Of course you can do these analyses batch-wise as well, the same way as above. Here an example:
```{r, eval=FALSE}
files <- list.files(folder_path, pattern = "_data\\.csv$", full.names = TRUE)
for (file in files) {
    data <- read.csv(file)
    breakfast_index <- which(data$protocol == 2)[1]
    data_breakfast <- data[breakfast_index:(breakfast_index + 59),] 
    dinner_index <- which(data$protocol == 2 & dplyr::lag(data$protocol) != 2)[2] 
    data_dinner <- data[dinner_index:(dinner_index + 59),]
    message("T-Test Result for : ", file)
    t.test(data_breakfast$RER, data_dinner$RER, paired = TRUE)
}
```

## Visualizing
Let's try to visualize the data highlighted by the protocol.
```{r}
example_csv <- system.file("extdata", "example.csv", package = "wrictools") # loading example data
visualize_with_protocol(example_csv) 
```
We can see that it plotted RER (Respiratory Exchange Ratio) over time and highlighted the protocol. But what if we wanted to plot energy expenditure instead?

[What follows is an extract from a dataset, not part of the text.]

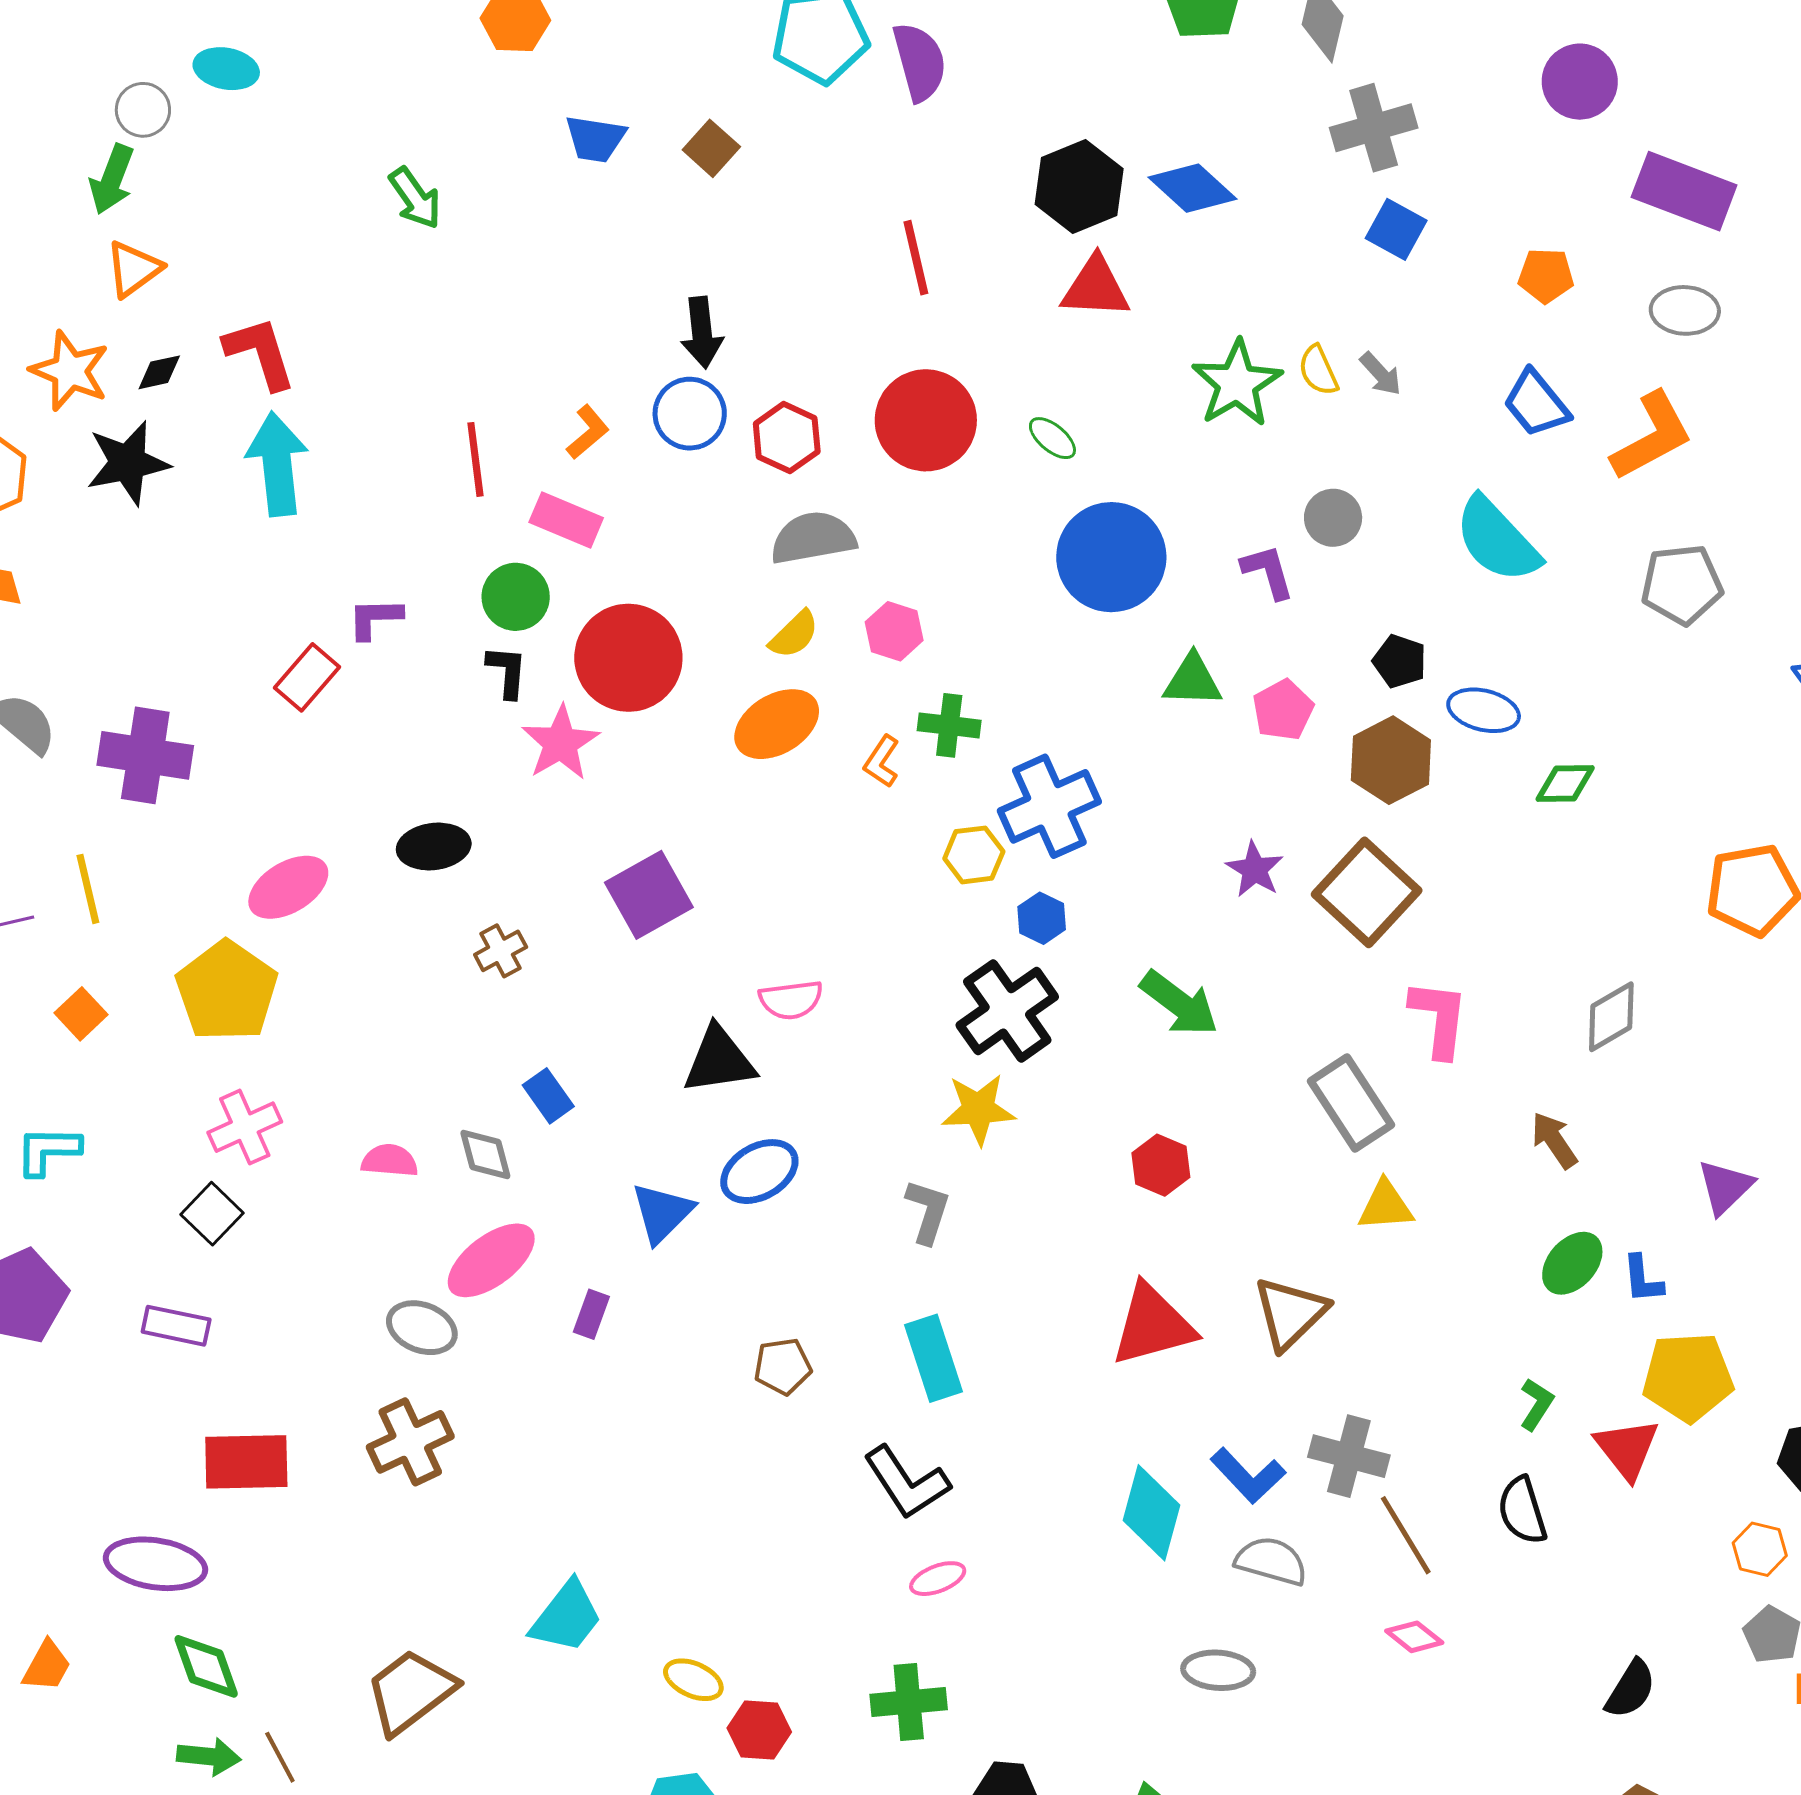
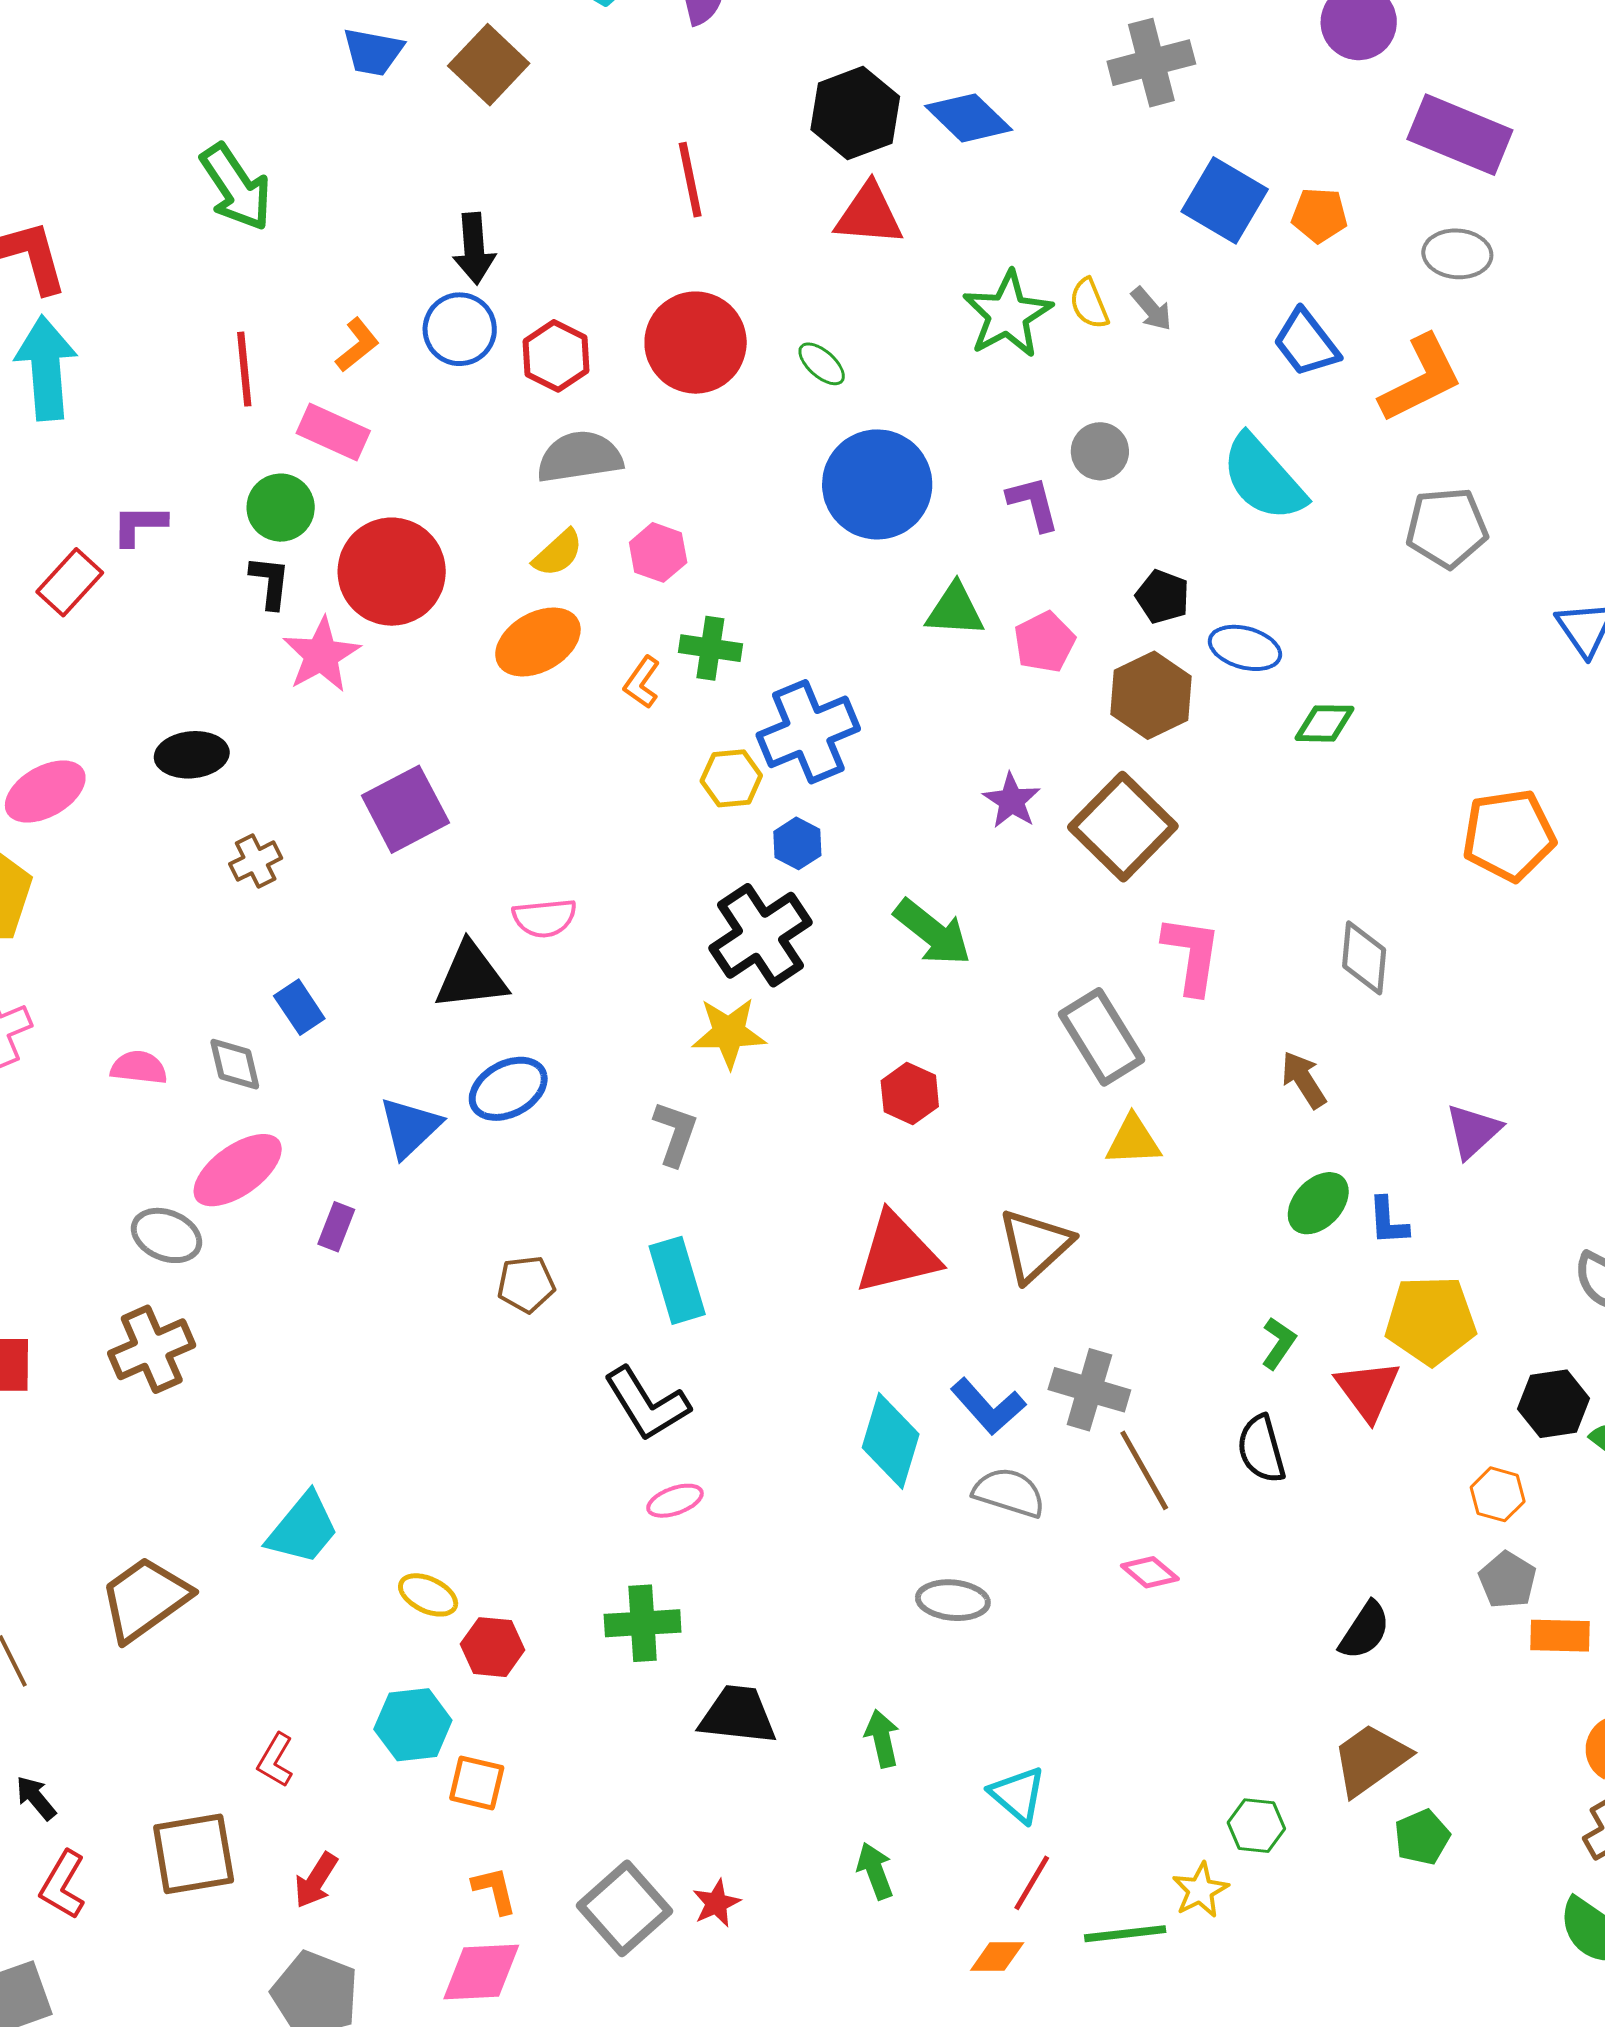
brown square: (711, 148) -> (489, 65), size x1.4
green arrow: (415, 198) -> (236, 187), moved, size x1.4
blue square: (1396, 229) -> (1225, 200), moved, size x1.4
gray diamond: (1611, 1017) -> (1364, 958), turned -56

To see all parameters we can specify, let's use `?function_name` again.

### <span style="color:green">Your Turn</span>

1) Use `?function_name` to find the parameters you can specify.
2) Try adjusting the protocol_colors_label parameters.
3) Run it on the example_csv data.


Here an example for batch processing over multiple files
```{r eval = FALSE}
# Path to the folder containing the files
folder_path <- "example_data/my_project"

# Get all files ending with "_data.csv"
csv_files <- list.files(folder_path, pattern = "_data.csv", full.names = TRUE)
dataframes <- list()

protocol_colors_labels <- data.frame(
  protocol = c(0, 1, 2, 3, 4),
  color = c("white", "purple", "#4b3302", "#48c5a6", "#d0a4c6"),
  label = c("Normal", "Something", "Nothing", "Third Thing", "?")
)

for (file in csv_files) {
  visualize_with_protocol(file, plot="Energy Expenditure (kcal/min)", 
                          protocol_colors_labels = protocol_colors_labels,
                          save_png = TRUE)
}
```


That concludes this tutorial. Now you know all basic functionalities of the package and are ready to use it in your own projects and with real data. Have fun!